Work to complete: Images are to be excluded from the copy, and the records below reproduced word for word.

### Available records ###

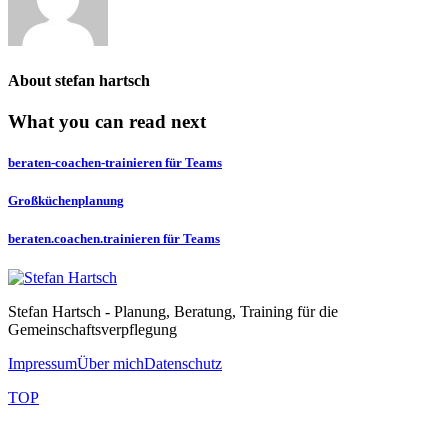
About
stefan hartsch
What you can read next
beraten-coachen-trainieren für Teams
Großküchenplanung
beraten.coachen.trainieren für Teams
Stefan Hartsch - Planung, Beratung, Training für die
Gemeinschaftsverpflegung
Impressum
Über mich
Datenschutz
TOP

###

Answer to the problem:
About
stefan hartsch
What you can read next
beraten-coachen-trainieren für Teams
Großküchenplanung
beraten.coachen.trainieren für Teams
Stefan Hartsch - Planung, Beratung, Training für die
Gemeinschaftsverpflegung
Impressum
Über mich
Datenschutz
TOP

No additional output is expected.